The author | ming-shan zhao (vertical scale) source | alibaba cloud native public number

preface

OpenKruise is an open source Cloud Native application automation management suite of Ali Cloud. It is also a Sandbox project currently hosted under Cloud Native Computing Foundation (CNCF). It comes from alibaba’s containerized, cloud-native technology precipitation over the years. It is a standard extension component based on Kubernetes for large-scale application in Alibaba’s internal production environment. It is also a technical concept and best practice closely related to upstream community standards and adapted to the large-scale scene of the Internet.

On March 4, 2021, OpenKruise released the latest version of ChangeLog (V0.8.0), which enhanced the capability of SidecarSet, especially the log management class Sidecar has more complete support.

background

Sidecar is a very important container design pattern in cloud native, which separates helper capabilities from the main container into a separate Sidecar container. In microservice architecture, sidecAR mode is usually used to separate configuration management, service discovery, routing, fusing and other general capabilities in microservice from the main program, thus greatly reducing the complexity in microservice architecture. With the gradual popularity of Service Mesh, sidECar mode is gaining popularity and is widely used in Alibaba Group to manage common components such as operation and maintenance, security and message-oriented middleware.
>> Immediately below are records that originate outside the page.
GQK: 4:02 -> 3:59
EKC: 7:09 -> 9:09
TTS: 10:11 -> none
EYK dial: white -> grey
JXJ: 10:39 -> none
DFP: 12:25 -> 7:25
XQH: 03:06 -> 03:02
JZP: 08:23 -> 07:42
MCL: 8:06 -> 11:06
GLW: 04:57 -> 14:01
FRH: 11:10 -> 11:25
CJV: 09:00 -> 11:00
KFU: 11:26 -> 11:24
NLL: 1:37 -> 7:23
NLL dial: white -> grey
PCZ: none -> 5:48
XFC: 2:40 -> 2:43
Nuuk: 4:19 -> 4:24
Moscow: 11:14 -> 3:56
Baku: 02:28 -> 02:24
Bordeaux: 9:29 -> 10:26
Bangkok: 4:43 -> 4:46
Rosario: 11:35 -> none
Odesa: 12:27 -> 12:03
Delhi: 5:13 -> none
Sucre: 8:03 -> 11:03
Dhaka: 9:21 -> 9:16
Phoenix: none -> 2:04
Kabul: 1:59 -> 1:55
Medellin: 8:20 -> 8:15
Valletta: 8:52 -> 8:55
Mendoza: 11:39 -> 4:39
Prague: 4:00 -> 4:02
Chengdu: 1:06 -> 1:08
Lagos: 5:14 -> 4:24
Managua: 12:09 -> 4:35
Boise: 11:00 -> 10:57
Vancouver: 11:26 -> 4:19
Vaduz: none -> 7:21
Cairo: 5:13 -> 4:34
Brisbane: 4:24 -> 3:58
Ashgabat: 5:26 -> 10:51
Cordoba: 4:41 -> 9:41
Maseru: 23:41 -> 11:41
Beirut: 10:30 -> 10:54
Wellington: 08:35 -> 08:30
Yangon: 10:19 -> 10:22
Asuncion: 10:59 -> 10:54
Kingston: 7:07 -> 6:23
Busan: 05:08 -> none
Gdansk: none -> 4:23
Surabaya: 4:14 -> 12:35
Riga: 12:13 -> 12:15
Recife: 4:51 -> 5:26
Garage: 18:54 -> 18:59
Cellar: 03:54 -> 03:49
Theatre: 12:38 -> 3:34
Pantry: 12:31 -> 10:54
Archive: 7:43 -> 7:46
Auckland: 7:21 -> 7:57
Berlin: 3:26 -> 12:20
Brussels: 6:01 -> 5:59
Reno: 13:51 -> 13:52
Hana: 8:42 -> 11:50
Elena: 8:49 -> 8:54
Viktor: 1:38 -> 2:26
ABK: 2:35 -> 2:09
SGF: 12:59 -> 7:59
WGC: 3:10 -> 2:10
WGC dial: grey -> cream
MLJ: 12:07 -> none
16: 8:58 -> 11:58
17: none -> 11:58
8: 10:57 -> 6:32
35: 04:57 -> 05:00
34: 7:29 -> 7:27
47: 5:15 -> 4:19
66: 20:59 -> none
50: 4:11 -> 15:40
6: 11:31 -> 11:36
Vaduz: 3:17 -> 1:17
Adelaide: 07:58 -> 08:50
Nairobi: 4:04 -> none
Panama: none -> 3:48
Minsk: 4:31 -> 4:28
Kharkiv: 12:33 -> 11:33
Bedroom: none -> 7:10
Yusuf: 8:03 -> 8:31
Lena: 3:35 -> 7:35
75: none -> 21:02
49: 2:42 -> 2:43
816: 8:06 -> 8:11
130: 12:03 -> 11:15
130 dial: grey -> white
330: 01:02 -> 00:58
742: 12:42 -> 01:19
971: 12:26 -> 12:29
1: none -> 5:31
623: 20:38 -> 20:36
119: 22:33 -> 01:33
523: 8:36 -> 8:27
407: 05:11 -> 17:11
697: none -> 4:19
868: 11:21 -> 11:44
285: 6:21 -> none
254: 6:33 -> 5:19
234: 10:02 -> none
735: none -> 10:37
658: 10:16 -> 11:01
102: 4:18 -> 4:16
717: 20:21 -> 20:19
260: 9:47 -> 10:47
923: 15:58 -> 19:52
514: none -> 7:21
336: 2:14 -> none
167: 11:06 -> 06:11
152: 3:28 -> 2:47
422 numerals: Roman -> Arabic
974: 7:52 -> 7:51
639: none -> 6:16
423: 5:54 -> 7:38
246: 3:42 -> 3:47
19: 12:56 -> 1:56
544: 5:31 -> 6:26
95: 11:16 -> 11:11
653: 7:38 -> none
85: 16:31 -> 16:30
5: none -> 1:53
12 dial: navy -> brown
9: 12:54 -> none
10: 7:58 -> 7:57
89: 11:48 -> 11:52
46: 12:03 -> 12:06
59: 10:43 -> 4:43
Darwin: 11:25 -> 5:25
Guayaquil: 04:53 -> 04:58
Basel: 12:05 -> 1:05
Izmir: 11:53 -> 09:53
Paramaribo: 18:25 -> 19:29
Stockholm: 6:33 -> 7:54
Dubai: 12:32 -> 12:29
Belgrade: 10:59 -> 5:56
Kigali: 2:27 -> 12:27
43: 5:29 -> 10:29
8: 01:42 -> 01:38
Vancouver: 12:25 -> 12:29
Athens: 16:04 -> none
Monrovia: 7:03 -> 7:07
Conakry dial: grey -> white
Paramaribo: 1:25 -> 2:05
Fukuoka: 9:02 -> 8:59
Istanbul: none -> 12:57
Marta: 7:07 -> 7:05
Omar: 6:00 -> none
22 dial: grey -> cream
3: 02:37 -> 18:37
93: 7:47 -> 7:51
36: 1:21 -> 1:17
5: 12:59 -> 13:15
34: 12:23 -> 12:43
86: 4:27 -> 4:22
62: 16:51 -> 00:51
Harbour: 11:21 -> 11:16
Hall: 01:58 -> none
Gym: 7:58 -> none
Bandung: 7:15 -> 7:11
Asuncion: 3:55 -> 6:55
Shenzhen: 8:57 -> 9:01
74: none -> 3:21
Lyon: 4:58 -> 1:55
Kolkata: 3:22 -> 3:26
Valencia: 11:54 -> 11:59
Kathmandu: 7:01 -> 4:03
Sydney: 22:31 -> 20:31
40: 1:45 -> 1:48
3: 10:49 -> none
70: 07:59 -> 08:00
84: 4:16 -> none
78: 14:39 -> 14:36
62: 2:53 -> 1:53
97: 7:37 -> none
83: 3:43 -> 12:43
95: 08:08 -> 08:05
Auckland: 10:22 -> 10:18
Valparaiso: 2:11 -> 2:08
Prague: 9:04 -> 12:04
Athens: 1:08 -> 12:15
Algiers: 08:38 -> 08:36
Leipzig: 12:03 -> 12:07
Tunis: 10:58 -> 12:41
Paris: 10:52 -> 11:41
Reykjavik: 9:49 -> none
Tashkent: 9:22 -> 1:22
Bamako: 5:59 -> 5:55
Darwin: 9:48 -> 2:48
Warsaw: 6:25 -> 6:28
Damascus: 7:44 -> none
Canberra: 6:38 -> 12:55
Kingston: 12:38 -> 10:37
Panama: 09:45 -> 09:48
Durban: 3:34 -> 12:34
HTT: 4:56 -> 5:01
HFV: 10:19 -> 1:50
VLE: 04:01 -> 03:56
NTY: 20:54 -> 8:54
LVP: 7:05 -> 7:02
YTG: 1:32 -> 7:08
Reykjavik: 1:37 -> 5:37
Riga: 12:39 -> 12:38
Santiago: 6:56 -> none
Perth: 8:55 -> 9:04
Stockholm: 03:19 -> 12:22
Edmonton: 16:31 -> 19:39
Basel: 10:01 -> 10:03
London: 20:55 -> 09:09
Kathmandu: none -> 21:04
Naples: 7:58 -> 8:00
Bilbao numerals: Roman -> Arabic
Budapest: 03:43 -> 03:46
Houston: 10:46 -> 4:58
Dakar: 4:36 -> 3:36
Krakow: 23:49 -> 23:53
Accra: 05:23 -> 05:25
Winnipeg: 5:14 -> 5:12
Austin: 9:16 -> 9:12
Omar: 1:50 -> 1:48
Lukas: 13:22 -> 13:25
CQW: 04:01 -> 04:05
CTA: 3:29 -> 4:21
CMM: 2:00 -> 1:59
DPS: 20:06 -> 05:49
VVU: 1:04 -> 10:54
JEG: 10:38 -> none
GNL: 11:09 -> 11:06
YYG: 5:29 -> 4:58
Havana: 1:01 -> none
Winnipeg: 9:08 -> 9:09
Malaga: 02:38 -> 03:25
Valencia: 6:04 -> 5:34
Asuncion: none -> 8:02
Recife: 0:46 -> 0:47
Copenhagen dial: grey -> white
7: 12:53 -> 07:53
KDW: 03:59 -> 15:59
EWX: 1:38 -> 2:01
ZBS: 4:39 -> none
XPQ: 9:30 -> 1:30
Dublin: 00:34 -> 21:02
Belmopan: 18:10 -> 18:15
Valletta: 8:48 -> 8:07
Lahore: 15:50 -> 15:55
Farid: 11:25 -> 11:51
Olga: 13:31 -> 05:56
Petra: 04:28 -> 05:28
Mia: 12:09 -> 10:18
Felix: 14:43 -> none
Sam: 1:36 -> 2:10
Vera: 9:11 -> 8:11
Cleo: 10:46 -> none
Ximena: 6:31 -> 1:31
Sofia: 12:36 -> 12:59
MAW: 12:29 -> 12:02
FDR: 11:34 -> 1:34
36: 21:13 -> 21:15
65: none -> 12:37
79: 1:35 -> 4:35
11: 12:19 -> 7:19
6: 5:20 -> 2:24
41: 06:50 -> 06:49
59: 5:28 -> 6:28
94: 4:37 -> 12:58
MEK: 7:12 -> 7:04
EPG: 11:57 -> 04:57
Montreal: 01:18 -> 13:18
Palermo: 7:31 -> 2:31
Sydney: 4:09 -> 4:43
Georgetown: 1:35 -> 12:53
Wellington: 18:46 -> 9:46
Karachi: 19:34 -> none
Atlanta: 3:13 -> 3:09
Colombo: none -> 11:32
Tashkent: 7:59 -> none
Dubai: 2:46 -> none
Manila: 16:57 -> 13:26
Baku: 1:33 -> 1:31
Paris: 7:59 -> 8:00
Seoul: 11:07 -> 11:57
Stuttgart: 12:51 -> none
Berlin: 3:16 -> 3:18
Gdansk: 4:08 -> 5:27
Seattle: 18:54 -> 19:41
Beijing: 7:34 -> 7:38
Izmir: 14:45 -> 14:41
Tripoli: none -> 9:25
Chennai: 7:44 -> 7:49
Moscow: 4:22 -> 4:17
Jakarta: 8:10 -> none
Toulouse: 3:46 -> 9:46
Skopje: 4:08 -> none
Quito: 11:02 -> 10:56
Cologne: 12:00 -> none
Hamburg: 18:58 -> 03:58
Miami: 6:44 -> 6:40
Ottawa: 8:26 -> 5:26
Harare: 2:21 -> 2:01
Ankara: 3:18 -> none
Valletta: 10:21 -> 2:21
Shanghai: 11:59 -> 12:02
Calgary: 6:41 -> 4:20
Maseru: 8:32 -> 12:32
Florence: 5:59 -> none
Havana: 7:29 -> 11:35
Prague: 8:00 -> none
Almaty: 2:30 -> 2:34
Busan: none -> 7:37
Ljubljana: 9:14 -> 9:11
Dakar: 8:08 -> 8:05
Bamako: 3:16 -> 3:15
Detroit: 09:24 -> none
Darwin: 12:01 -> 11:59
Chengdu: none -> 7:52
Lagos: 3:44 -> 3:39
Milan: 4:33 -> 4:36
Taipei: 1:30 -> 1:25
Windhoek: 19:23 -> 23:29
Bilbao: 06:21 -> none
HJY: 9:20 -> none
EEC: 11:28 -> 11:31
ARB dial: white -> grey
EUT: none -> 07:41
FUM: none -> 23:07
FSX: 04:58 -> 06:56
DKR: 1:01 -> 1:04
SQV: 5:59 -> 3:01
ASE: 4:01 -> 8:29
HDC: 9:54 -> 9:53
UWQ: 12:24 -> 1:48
In Kubernetes cluster, Pod can not only realize the construction of master container and Sidecar container, but also provide many powerful workload (such as: Deployment, statefulset) to manage and upgrade Pod. However, with the increasing business on Kubernetes cluster, the types and scale of Sidecar containers are also increasing, and the management and upgrade of online Sidecar containers become more and more complicated work:

  • Business Pod contains multiple SIDecar containers such as o&M, security, and proxy. Business line students not only need to complete the configuration of their own main container, but also need to be familiar with the configuration of these Sidecar containers, which not only increases the workload of business students, but also increases the risk of sidecAR container configuration.

  • The upgrade of Sidecar container needs to restart the workload of Deployment and Statefulset together with the service master container (the rolling upgrade of Pod is realized based on Pod destruction and reconstruction mode), promote and upgrade the Sidecar container supporting hundreds of online businesses. There must be significant business resistance.

  • As the provider of Sidecar containers, there is no direct and effective means to upgrade all kinds of configurations and versions of Sidecar containers online, which means great potential risks for sidecar container management.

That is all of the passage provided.